For the geeks: Github data viz!

I got to work on this awesome project for the last couple weeks. I had a ton of fun data-mining and playing with d3. Check it out:

gitviz.jit.su

Also, check out some of the questions I approached, and the solutions I came up with.

  • How do I not go into callback hell while doing multiple API calls?
  • How do I mine and then return a large amount of data to a client?

Solutions:

Using Node’s EventEmitter library

GitViz uses the EventEmitter library for two main purposes:

  • Preventing callback messes.
  • It makes streaming data incrementally to the client clean and simple

Here is how I did it:

Require the library:

EventEmitter = require('events').EventEmitter

Create a unique instance of event emitter. I built an ‘initialize’ function that wraps the creation process. I export this to my express server file.

init = () ->
#this 'reset' method re-initializes global constants used in the script.
  reset()
  eventMaker = new EventEmitter
  eventMaker.get = get
  return eventMaker

When I run init() in the express server, it gives me both the “get” function, which makes the necessary API calls, and the ability to emit events, and set triggers.

Here is the relevant server code:

app.get '/query/:user/repo/:repo', (req, res) ->
  repoRoute = req.params.user + '/' + req.params.repo
  db.Commit.findOne { 'repo': repoRoute }, 'commits', (err, commitList) ->
    throw err if err
    if commitList
      res.send commitList.commits
    else
      res.write '['
#getCommits.init() is the same as init() above.
      commitStream = getCommits.init()
      commitStream.on 'commit', (commit) ->
        res.write commit
      commitStream.on 'end', (string) ->
        res.end ']'
      commitStream.get req.params.user, req.params.repo

After the event emitter has been initialized, I now have access to setting triggers with “commitStream.on”

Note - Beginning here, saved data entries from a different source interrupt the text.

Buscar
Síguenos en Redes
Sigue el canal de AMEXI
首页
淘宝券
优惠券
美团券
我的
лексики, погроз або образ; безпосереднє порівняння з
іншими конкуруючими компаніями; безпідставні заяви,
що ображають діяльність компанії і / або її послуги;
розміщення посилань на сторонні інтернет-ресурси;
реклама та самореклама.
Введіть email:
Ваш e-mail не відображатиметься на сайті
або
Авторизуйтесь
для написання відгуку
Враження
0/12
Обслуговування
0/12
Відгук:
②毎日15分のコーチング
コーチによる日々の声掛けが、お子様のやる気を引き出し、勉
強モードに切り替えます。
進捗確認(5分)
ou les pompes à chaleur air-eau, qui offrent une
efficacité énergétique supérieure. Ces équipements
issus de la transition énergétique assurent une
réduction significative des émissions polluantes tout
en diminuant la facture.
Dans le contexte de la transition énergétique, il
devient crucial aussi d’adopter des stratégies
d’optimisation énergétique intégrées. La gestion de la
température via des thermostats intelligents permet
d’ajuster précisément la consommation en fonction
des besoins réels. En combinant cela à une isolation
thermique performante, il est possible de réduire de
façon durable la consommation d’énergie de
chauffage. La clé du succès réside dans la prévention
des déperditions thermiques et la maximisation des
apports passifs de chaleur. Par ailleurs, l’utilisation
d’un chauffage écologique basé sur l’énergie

These line up with when I emit a ‘commit’ event from inside the worker, after I have the latitude and longitudes for any given commit:

currentRequest.emit 'commit', commitLocation

This event emitter was easy to implement, but I got snagged temporarily by not having an initialize function wrapping around it.

Before I wrapped the instantiation of the event emitter (‘new EventEmitter’) in an initialize function, I was adding events and triggers to the same event emitter on every ‘get’ request from the client to the server. This resulted in pre-mature triggering of the events after the first time the eventEmitter is set.

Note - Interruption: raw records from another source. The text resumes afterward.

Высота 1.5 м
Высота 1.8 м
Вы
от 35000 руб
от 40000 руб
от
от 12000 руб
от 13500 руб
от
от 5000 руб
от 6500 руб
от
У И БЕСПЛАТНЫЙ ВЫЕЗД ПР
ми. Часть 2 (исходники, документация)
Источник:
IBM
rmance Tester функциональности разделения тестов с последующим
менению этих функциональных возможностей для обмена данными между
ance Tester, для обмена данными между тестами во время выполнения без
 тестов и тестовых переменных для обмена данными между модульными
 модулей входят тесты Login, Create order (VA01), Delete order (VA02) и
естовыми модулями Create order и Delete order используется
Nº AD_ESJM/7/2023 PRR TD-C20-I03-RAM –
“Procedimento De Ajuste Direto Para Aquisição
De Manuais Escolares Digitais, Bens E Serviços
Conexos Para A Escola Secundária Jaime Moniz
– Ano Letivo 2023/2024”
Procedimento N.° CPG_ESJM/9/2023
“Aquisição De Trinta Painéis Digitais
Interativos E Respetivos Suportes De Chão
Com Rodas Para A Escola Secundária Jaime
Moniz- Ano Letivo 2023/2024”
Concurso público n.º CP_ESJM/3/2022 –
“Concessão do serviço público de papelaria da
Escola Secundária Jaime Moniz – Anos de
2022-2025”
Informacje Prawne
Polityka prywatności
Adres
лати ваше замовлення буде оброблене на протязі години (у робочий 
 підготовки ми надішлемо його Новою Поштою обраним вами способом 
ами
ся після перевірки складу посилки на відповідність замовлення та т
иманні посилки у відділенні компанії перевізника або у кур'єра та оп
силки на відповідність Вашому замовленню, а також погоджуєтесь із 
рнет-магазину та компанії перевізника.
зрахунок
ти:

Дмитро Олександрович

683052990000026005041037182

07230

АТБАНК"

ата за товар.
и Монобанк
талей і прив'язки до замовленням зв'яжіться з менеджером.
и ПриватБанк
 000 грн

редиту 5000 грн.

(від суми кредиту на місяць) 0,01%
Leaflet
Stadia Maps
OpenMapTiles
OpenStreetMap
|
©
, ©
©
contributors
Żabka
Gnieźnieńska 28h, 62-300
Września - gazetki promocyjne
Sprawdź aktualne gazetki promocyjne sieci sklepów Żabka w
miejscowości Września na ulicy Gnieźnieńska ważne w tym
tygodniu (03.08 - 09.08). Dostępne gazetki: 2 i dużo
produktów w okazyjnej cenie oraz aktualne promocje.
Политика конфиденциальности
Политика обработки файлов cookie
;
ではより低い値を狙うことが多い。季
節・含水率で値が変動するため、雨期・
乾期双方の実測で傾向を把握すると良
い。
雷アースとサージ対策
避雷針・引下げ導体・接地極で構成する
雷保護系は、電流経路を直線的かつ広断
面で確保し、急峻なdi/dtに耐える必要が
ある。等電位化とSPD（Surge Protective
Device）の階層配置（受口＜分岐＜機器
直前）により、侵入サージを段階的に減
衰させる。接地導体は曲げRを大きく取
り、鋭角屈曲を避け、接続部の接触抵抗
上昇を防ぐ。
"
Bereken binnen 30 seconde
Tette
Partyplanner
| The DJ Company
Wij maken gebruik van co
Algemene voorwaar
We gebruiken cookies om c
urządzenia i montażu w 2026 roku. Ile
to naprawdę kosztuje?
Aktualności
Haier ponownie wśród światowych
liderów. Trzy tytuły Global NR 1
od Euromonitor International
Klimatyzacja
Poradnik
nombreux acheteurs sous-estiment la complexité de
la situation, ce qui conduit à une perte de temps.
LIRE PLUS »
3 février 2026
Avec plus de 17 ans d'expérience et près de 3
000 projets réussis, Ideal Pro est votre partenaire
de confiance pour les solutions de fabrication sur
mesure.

Be careful of premature event emission!

Using res.write and res.end

Grabbing all the commits on a large repository can take more than 2 minutes. When deciding between sockets or get requests, it felt intuitive to just use a socket and emit an event to the client when all the commits were ready, and then just send them all at once.

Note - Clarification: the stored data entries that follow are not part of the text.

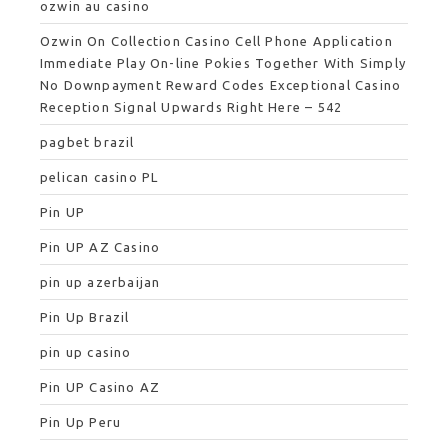
ozwin au casino
Ozwin On Collection Casino Cell Phone Application
Immediate Play On-line Pokies Together With Simply
No Downpayment Reward Codes Exceptional Casino
Reception Signal Upwards Right Here – 542
pagbet brazil
pelican casino PL
Pin UP
Pin UP AZ Casino
pin up azerbaijan
Pin Up Brazil
pin up casino
Pin UP Casino AZ
Pin Up Peru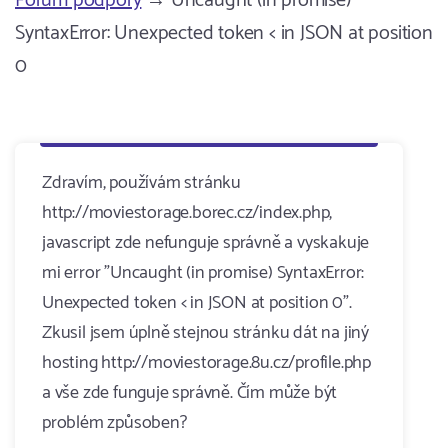
Fórum podpory
→ Uncaught (in promise)
SyntaxError: Unexpected token < in JSON at position
0
Zdravím, používám stránku
http://moviestorage.borec.cz/index.php,
javascript zde nefunguje správně a vyskakuje
mi error "Uncaught (in promise) SyntaxError:
Unexpected token < in JSON at position 0".
Zkusil jsem úplně stejnou stránku dát na jiný
hosting http://moviestorage.8u.cz/profile.php
a vše zde funguje správně. Čím může být
problém způsoben?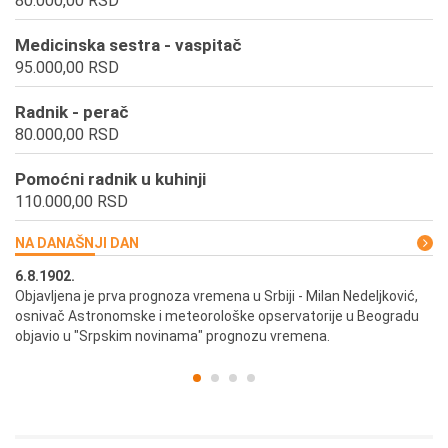
80.000,00 RSD
Medicinska sestra - vaspitač
95.000,00 RSD
Radnik - perač
80.000,00 RSD
Pomoćni radnik u kuhinji
110.000,00 RSD
NA DANAŠNJI DAN
6.8.1902.
6.
ik
Objavljena je prva prognoza vremena u Srbiji - Milan Nedeljković,
Od
osnivač Astronomske i meteorološke opservatorije u Beogradu
Be
objavio u "Srpskim novinama" prognozu vremena.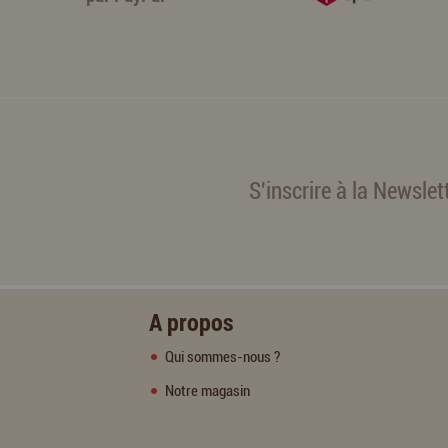
S'inscrire à la Newslet
A propos
Qui sommes-nous ?
Notre magasin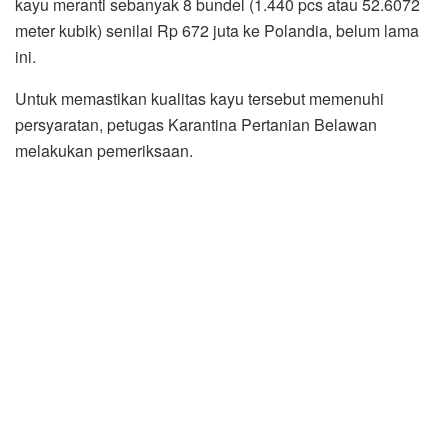
kayu meranti sebanyak 8 bundel (1.440 pcs atau 52.6072
meter kubik) senilai Rp 672 juta ke Polandia, belum lama
ini.
Untuk memastikan kualitas kayu tersebut memenuhi
persyaratan, petugas Karantina Pertanian Belawan
melakukan pemeriksaan.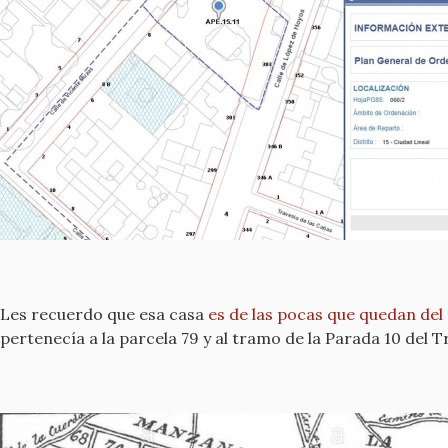
Les recuerdo que esa casa
es de las pocas que quedan del
pertenecía a la parcela 79 y al tramo de la Parada 10 del T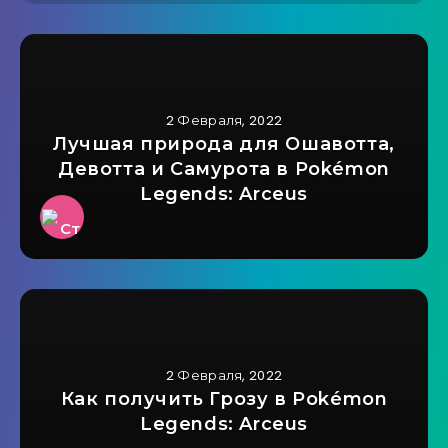
2 Февраля, 2022
Лучшая природа для Ошавотта,
Девотта и Самурота в Pokémon
Legends: Arceus
2 Февраля, 2022
Как получить Грозу в Pokémon
Legends: Arceus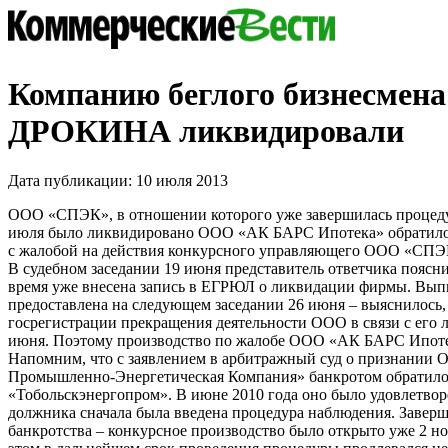
Компанию беглого бизнесмена
ДРОКИНА ликвидировали
Дата публикации: 10 июля 2013
ООО «СПЭК», в отношении которого уже завершилась процеду
июля было ликвидировано ООО «АК БАРС Ипотека» обратило
с жалобой на действия конкурсного управляющего ООО «С
В судебном заседании 19 июня представитель ответчика поясни
время уже внесена запись в ЕГРЮЛ о ликвидации фирмы. Выпи
предоставлена на следующем заседании 26 июня – выяснилось, 
госрегистрации прекращения деятельности ООО в связи с его 
июня. Поэтому производство по жалобе ООО «АК БАРС Ипоте
Напомним, что с заявлением в арбитражный суд о признании
Промышленно-Энергетическая Компания» банкротом обратил
«Тобольскэнергопром». В июне 2010 года оно было удовлетвор
должника сначала была введена процедура наблюдения. Завер
банкротства – конкурсное производство было открыто уже 2 но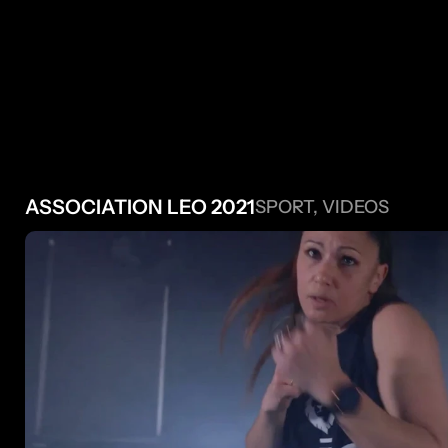
 AUTRES 
ASSOCIATION LEO 2021
SPORT, VIDEOS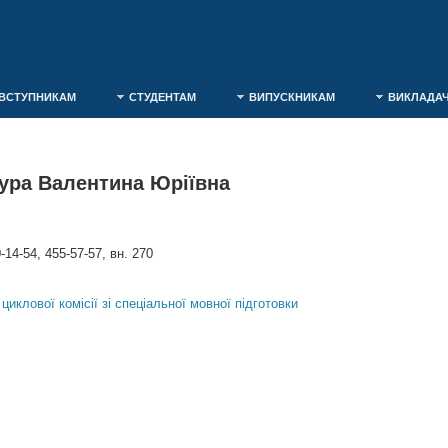
ВСТУПНИКАМ
СТУДЕНТАМ
ВИПУСКНИКАМ
ВИКЛАДА
ура Валентина Юріївна
-14-54, 455-57-57, вн. 270
циклової комісії зі спеціальної мовної підготовки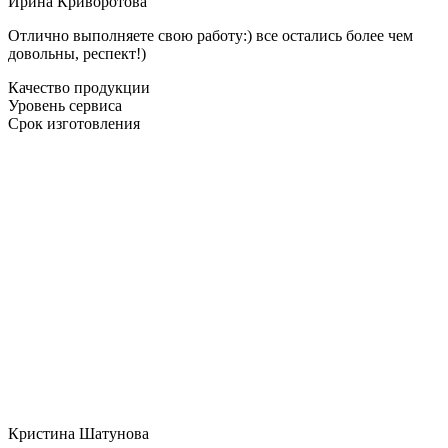
Ирина Криворотова
Отлично выполняете свою работу:) все остались более чем
довольны, респект!)
Качество продукции
Уровень сервиса
Срок изготовления
Кристина Шатунова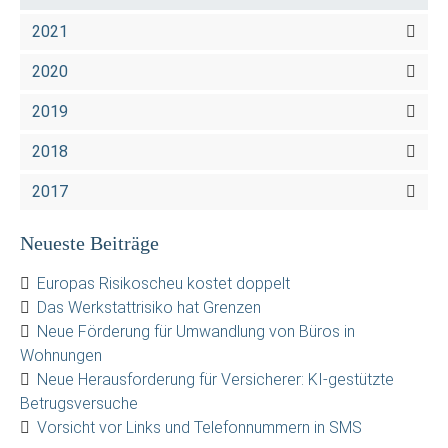
2021
2020
2019
2018
2017
Neueste Beiträge
Europas Risikoscheu kostet doppelt
Das Werkstattrisiko hat Grenzen
Neue Förderung für Umwandlung von Büros in
Wohnungen
Neue Herausforderung für Versicherer: KI-gestützte
Betrugsversuche
Vorsicht vor Links und Telefonnummern in SMS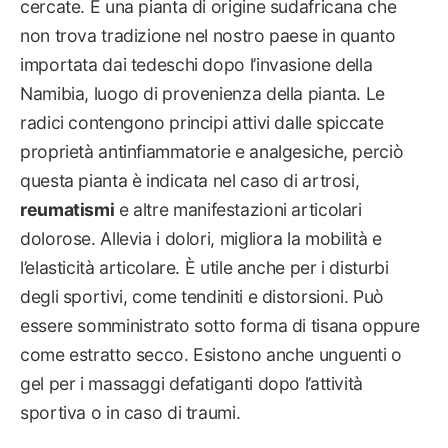
cercate. È una pianta di origine sudafricana che
non trova tradizione nel nostro paese in quanto
importata dai tedeschi dopo l’invasione della
Namibia, luogo di provenienza della pianta. Le
radici contengono principi attivi dalle spiccate
proprietà antinfiammatorie e analgesiche, perciò
questa pianta è indicata nel caso di artrosi,
reumatismi
e altre manifestazioni articolari
dolorose. Allevia i dolori, migliora la mobilità e
l’elasticità articolare. È utile anche per i disturbi
degli sportivi, come tendiniti e distorsioni. Può
essere somministrato sotto forma di tisana oppure
come estratto secco. Esistono anche unguenti o
gel per i massaggi defatiganti dopo l’attività
sportiva o in caso di traumi.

Instead of implementing sockets, I just stuck with node’s native ‘write’ and ‘end’ function, combined with the event emitter.

Every time this line ran on the node worker:
currentRequest.emit ‘commit’, commitLocation

It triggered this event on the server:

#this line opens an array to place commits into
res.write '['
#this event places events into the array
commitStream.on 'commit', (commit) ->
    res.write commit

By using res.write instead of res.send or res.end, I allow the connection to receive a small amount of the data. This prevents the browser from shutting down a hanging get request.

When the last commit is ready, the worker emits this event:
currentRequest.emit ‘end’, ‘done!’

Resulting in ending the response and closing the array on the client:

commitStream.on 'end', (string) ->
    res.end ']'

res.end tells the client to close the response.

The Dwarven Node Miner

I had to write a bio for myself recently, and was asked this question…It was also April Fool’s.

What is the most exciting piece of code you’ve written?

The console logs “saved” and my eyes light up with joy. I am a bearded dwarf, my node worker is my pick axe, and I am deep in the mines of Nested API Calls. I open my mongoDB shell and I look into my collections. Precious JSON jewels everywhere!

After hours of toil and sweat dripping from my long dwarf-beard, I have finally found it.

I…

  • pulled every commit, ever, on a large open-source repo on Github,
  • plucked the author of every commit,
  • sent a second request for more details on each author,
  • got their latitude and longitude from the google maps API,
  • sent one commit with geo-data at a time to the client using events

…then ended the response after the last shiny JSON object was sent up the mineshaft.

I stare lovingly at my trusty Node pick-axe. It is adorned with events to keep nested callback goblins at bay, and crystal clear method names and responsibilities gild it’s edges. The shiniest axe I have ever crafted.

I do a dwarven diddy and song to celebrate.